# Data to examine
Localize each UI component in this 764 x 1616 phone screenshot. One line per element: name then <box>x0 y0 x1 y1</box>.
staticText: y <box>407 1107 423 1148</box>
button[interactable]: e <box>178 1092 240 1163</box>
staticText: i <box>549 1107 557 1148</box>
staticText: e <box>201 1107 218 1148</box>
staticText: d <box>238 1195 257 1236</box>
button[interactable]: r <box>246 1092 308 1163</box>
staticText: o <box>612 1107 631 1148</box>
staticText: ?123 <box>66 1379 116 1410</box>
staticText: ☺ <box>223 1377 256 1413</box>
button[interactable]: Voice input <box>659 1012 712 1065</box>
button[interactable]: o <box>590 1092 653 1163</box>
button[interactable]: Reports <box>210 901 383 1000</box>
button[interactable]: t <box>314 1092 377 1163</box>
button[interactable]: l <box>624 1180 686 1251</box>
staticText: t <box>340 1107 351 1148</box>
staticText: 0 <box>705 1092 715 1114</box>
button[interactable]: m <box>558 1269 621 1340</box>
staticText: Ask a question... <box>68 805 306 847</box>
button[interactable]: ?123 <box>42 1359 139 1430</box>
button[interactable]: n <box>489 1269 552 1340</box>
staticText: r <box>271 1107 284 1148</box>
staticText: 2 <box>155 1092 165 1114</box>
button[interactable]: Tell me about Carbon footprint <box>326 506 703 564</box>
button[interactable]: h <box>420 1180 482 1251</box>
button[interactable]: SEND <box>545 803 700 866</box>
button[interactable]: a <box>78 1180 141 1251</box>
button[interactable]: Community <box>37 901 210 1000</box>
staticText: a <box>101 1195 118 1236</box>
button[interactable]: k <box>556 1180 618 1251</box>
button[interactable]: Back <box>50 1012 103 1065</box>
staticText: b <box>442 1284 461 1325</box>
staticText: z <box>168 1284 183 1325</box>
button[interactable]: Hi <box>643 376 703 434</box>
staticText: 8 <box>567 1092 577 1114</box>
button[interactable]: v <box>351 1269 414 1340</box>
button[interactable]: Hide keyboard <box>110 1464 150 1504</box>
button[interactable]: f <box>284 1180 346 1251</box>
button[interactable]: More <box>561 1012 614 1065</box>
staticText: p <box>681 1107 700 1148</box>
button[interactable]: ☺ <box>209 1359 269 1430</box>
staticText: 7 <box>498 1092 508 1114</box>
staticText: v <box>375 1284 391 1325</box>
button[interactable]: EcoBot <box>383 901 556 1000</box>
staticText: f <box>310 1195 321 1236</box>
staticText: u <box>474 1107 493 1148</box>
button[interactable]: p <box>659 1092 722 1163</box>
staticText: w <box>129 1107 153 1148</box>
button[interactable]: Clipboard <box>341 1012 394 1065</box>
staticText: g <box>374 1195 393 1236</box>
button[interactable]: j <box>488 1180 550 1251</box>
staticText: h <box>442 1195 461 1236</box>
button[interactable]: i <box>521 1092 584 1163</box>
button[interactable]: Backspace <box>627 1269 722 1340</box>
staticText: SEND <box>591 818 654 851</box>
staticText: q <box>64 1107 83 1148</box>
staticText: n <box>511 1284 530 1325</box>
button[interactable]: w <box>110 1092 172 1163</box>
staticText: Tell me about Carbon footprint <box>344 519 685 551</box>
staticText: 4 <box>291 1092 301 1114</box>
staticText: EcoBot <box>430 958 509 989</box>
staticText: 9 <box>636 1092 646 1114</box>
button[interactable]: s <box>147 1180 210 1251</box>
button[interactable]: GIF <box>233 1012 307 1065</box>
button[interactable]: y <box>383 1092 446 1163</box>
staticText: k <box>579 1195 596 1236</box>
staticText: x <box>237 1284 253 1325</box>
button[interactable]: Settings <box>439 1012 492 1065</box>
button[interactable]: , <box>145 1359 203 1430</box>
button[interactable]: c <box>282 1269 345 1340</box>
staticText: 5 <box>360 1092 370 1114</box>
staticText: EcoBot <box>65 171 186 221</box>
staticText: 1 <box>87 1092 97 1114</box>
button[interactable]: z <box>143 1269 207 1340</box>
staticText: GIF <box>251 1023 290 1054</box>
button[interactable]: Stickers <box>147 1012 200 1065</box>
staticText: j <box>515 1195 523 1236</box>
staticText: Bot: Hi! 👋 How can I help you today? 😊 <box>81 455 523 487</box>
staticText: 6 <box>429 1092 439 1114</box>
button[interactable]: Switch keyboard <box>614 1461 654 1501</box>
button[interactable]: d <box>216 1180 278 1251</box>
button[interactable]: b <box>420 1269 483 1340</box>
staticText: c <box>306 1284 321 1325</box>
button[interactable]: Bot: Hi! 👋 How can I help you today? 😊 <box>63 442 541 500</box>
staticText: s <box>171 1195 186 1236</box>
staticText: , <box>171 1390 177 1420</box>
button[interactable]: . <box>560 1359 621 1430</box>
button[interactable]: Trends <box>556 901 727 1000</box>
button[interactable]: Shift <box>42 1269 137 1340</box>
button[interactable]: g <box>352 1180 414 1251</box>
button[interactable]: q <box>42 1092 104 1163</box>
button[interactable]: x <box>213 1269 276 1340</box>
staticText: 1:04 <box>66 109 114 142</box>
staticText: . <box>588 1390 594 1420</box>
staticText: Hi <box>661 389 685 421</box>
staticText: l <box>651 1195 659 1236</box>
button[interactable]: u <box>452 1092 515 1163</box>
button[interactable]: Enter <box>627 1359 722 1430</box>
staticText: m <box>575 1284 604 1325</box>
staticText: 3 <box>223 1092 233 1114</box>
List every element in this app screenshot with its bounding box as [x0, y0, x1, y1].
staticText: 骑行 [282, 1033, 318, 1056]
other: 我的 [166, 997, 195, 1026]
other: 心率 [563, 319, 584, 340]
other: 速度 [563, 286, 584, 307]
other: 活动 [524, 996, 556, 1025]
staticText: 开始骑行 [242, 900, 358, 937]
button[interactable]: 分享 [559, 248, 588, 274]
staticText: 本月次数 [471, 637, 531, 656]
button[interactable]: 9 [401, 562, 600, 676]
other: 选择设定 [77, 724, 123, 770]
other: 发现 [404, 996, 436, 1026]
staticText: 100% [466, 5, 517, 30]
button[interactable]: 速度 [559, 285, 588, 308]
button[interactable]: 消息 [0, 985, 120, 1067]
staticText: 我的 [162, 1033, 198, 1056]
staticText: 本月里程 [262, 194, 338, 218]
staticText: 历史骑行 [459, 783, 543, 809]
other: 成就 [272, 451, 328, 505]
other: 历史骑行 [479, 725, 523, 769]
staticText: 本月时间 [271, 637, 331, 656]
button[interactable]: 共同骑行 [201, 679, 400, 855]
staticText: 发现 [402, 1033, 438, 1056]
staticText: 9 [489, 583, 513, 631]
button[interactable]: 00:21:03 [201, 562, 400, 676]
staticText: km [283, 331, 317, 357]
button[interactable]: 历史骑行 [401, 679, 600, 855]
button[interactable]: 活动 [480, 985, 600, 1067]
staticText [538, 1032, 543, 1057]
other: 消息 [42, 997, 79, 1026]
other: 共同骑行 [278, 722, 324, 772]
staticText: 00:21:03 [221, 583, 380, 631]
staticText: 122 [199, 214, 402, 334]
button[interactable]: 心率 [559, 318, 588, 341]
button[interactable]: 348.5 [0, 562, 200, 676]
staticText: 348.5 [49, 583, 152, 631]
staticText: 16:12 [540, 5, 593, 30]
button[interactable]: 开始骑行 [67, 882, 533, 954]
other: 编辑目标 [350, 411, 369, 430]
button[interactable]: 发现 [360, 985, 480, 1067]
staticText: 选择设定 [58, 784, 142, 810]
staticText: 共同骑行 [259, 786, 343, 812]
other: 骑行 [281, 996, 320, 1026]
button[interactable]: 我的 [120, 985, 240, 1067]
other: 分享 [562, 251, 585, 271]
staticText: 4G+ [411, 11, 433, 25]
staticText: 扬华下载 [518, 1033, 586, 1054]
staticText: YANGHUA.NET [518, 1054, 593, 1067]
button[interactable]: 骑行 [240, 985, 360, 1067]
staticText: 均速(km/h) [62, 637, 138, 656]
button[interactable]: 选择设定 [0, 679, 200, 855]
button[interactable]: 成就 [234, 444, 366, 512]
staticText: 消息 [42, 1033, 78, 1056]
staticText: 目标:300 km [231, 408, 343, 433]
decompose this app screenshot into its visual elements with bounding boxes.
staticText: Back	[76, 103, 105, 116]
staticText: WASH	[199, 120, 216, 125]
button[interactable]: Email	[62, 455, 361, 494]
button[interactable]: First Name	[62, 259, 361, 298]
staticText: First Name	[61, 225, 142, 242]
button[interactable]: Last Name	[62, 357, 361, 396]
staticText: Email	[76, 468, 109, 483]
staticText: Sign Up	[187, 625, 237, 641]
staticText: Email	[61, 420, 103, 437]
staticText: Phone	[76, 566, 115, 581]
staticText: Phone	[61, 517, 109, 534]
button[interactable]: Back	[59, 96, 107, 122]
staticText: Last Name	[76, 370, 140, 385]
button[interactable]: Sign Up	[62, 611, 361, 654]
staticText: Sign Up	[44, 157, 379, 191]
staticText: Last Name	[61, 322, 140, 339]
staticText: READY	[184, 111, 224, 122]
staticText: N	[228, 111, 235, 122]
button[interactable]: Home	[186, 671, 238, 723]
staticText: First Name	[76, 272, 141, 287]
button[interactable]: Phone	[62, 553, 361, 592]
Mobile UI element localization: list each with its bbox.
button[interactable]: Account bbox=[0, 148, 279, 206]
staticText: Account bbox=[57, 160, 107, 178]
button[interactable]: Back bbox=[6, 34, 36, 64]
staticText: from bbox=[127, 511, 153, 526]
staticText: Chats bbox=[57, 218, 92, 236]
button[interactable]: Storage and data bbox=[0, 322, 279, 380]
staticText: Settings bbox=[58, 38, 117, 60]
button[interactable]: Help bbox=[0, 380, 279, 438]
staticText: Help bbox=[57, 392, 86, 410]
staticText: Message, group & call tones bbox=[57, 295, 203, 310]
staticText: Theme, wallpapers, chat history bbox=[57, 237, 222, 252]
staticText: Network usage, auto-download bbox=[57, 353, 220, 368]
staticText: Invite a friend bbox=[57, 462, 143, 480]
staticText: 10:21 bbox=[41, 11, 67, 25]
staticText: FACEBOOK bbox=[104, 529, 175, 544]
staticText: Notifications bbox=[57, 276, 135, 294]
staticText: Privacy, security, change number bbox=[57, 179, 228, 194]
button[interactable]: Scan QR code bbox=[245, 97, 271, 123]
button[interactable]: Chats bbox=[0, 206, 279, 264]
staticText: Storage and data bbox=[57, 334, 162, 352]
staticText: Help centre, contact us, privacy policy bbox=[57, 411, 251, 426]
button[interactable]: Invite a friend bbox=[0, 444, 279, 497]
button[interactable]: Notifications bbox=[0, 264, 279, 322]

# Problem
Set down exactly, and only, the lines from the one containing "Mobile UI element" through the final line of the entries above.

# The completed task
Mobile UI element localization: list each with its bbox.
button[interactable]: Account bbox=[0, 148, 279, 206]
staticText: Account bbox=[57, 160, 107, 178]
button[interactable]: Back bbox=[6, 34, 36, 64]
staticText: from bbox=[127, 511, 153, 526]
staticText: Chats bbox=[57, 218, 92, 236]
button[interactable]: Storage and data bbox=[0, 322, 279, 380]
staticText: Settings bbox=[58, 38, 117, 60]
button[interactable]: Help bbox=[0, 380, 279, 438]
staticText: Help bbox=[57, 392, 86, 410]
staticText: Message, group & call tones bbox=[57, 295, 203, 310]
staticText: Theme, wallpapers, chat history bbox=[57, 237, 222, 252]
staticText: Network usage, auto-download bbox=[57, 353, 220, 368]
staticText: Invite a friend bbox=[57, 462, 143, 480]
staticText: 10:21 bbox=[41, 11, 67, 25]
staticText: FACEBOOK bbox=[104, 529, 175, 544]
staticText: Notifications bbox=[57, 276, 135, 294]
staticText: Privacy, security, change number bbox=[57, 179, 228, 194]
button[interactable]: Scan QR code bbox=[245, 97, 271, 123]
button[interactable]: Chats bbox=[0, 206, 279, 264]
staticText: Storage and data bbox=[57, 334, 162, 352]
staticText: Help centre, contact us, privacy policy bbox=[57, 411, 251, 426]
button[interactable]: Invite a friend bbox=[0, 444, 279, 497]
button[interactable]: Notifications bbox=[0, 264, 279, 322]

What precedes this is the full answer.